This document provide instruction for calling C from R using two old-fashion interfaces: .C and .Call. Rcpp is a relatively newer mechanism for calling C/C++ from R, which provides easier and cleaner interface. This chapter from Advanced R provides a wonderful and comprehensive description of Rcpp, so I don’t want to retype what they described.

I did some comparison for using Rcpp, .C, and .Call. I found that in general Rcpp has the best performance, .Call is comparable to Rcpp, and .C is the slowest by a rather large margin. This page shows some examples and codes to compare these interfaces.


Prerequisite


Procedure

To create a C function that can be called from R,

  1. Write the C function.
  2. Compile the C function using R CMD SHLIB.
  3. Call the C function in R, using .C or .Call.

.Call is more flexible but more complicated. We will focus on .C fist. A few points for .C:

  1. It only takes basic R data type (numeric, character, etc.). List is not supported.

  2. From .C call, everything passed in C from R is a pointer (even a scalar), which is the address for the memory storing the input. So on the C side, the input values need to be specified as pointers.


A very simple Hello world example

  1. Here is the C code named hello.c. It just prints out a Hello world message. There’s no input/output.
#include <stdio.h>
void hello() {
    printf("Hello world! \n")
}
  1. Compile the C code by doing following outside R in a command window:
R CMD SHLIB hello.c

After this step, two new files will be created: hello.o and hello.so. The .so file is the compiled library that can be loaded in R.

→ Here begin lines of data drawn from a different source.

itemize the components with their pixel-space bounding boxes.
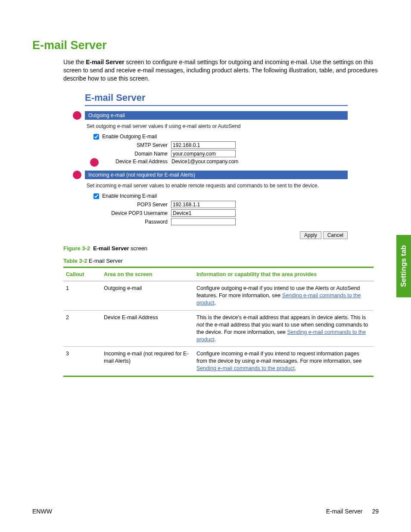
- info-italic: not: [196, 322, 204, 328]
- intro-pre: Use the: [63, 59, 86, 65]
- cell-area: Outgoing e-mail: [101, 281, 194, 311]
- button-row: Apply Cancel: [85, 231, 348, 239]
- email-server-screenshot: E-mail Server Outgoing e-mail Set outgoi…: [85, 92, 348, 240]
- pop3-input[interactable]: [171, 201, 236, 208]
- callout-3-icon: [73, 171, 81, 179]
- enable-incoming-checkbox[interactable]: [93, 193, 99, 199]
- page-footer: ENWW E-mail Server 29: [32, 508, 379, 515]
- domain-input[interactable]: [171, 150, 236, 157]
- settings-tab-marker: Settings tab: [396, 235, 411, 297]
- smtp-label: SMTP Server: [93, 142, 171, 148]
- th-info: Information or capability that the area …: [194, 268, 374, 281]
- domain-label: Domain Name: [93, 151, 171, 157]
- cell-area: Incoming e-mail (not required for E-mail…: [101, 347, 194, 376]
- incoming-description: Set incoming e-mail server values to ena…: [87, 183, 348, 189]
- figure-title-rest: screen: [129, 245, 147, 252]
- table-title: E-mail Server: [87, 258, 122, 264]
- footer-section: E-mail Server: [326, 508, 363, 515]
- cell-callout: 1: [63, 281, 101, 311]
- incoming-section-bar: Incoming e-mail (not required for E-mail…: [85, 171, 348, 179]
- cell-info: This is the device's e-mail address that…: [194, 310, 374, 347]
- info-text: Configure incoming e-mail if you intend …: [196, 351, 362, 364]
- figure-number: Figure 3-2: [63, 245, 90, 252]
- device-address-value: Device1@your.company.com: [171, 159, 238, 165]
- password-label: Password: [93, 219, 171, 225]
- info-post: .: [215, 300, 216, 306]
- intro-bold: E-mail Server: [86, 59, 125, 65]
- cancel-button[interactable]: Cancel: [323, 231, 348, 239]
- pop3-user-label: Device POP3 Username: [93, 210, 171, 216]
- smtp-input[interactable]: [171, 141, 236, 149]
- intro-paragraph: Use the E-mail Server screen to configur…: [63, 58, 379, 83]
- device-address-label: Device E-mail Address: [93, 159, 171, 165]
- table-row: 1 Outgoing e-mail Configure outgoing e-m…: [63, 281, 374, 311]
- th-area: Area on the screen: [101, 268, 194, 281]
- callout-table: Callout Area on the screen Information o…: [63, 267, 374, 377]
- page-heading: E-mail Server: [32, 39, 379, 52]
- th-callout: Callout: [63, 268, 101, 281]
- outgoing-bar-label: Outgoing e-mail: [88, 112, 125, 118]
- footer-left: ENWW: [32, 508, 52, 515]
- cell-callout: 3: [63, 347, 101, 376]
- table-row: 2 Device E-mail Address This is the devi…: [63, 310, 374, 347]
- outgoing-description: Set outgoing e-mail server values if usi…: [87, 123, 348, 129]
- pop3-user-input[interactable]: [171, 209, 236, 217]
- cell-area: Device E-mail Address: [101, 310, 194, 347]
- figure-caption: Figure 3-2 E-mail Server screen: [63, 245, 379, 252]
- enable-outgoing-checkbox[interactable]: [93, 134, 99, 140]
- callout-1-icon: [73, 111, 81, 120]
- apply-button[interactable]: Apply: [300, 231, 321, 239]
- outgoing-section-bar: Outgoing e-mail: [85, 111, 348, 120]
- enable-incoming-label: Enable Incoming E-mail: [102, 193, 157, 199]
- cell-info: Configure incoming e-mail if you intend …: [194, 347, 374, 376]
- table-row: 3 Incoming e-mail (not required for E-ma…: [63, 347, 374, 376]
- password-input[interactable]: [171, 218, 236, 225]
- incoming-form: Enable Incoming E-mail POP3 Server Devic…: [93, 193, 348, 225]
- info-post: .: [215, 336, 216, 342]
- cell-callout: 2: [63, 310, 101, 347]
- enable-outgoing-label: Enable Outgoing E-mail: [102, 134, 157, 140]
- info-link[interactable]: Sending e-mail commands to the product: [196, 365, 295, 371]
- cell-info: Configure outgoing e-mail if you intend …: [194, 281, 374, 311]
- incoming-bar-label: Incoming e-mail (not required for E-mail…: [88, 172, 195, 178]
- figure-title-bold: E-mail Server: [93, 245, 129, 252]
- footer-page-number: 29: [372, 508, 379, 515]
- table-caption: Table 3-2 E-mail Server: [63, 258, 379, 264]
- info-post: .: [295, 365, 296, 371]
- outgoing-form: Enable Outgoing E-mail SMTP Server Domai…: [93, 134, 348, 165]
- table-number: Table 3-2: [63, 258, 87, 264]
- callout-2-icon: [90, 158, 99, 167]
- screenshot-title: E-mail Server: [85, 92, 348, 106]
- pop3-label: POP3 Server: [93, 202, 171, 208]
- info-text: This is the device's e-mail address that…: [196, 314, 366, 320]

  1. Go into R, do the following
dyn.load("hello.so")
a = .C("hello")

The first line loads in the shared library created from C, and the second line calls the function.


A slightly more complicated one

Now we will write a function to compute the sum of a vector. In this example, C will take inputs from R (still no return value).

  1. Here is the C code named mySum.c. It takes a vector of integers from R, compute the sum, and print out the results.
#include <stdio.h>
void mySum(int *x, int *nx) {
    int i, result=0;
    for(i=0; i<nx[0]; i++)
        result = result + x[i];
    printf ("%d\n", result);
}
  1. Compile the C code by doing following outside R in a command window:
R CMD SHLIB mySum.c
  1. Run the code
dyn.load("mySum.so")
.C("mySum", as.integer(1:5), as.integer(5))

There are a few very important points in this example:

  1. The variables in the C function are all pointers.

  2. When passing in a vector, C doesn’t know the length of the vector. So one needs to specify that. In the example, *nx specifies the length.

  3. In R, the default numeric type is double. On the C side, if the input parameters are integer (int), the inputs on the R side need to be converted into int. That’s why I used as.integer in .C call.

  4. The return object from .C call is a list containing all inputs.


Obtain results from C

Now we want to get some results from the C code. The easiest way from using .C is:

  1. Initialize the result in R.
  2. Pass the result variable (as a pointer) to C.
  3. In C, modify the value of the result variable.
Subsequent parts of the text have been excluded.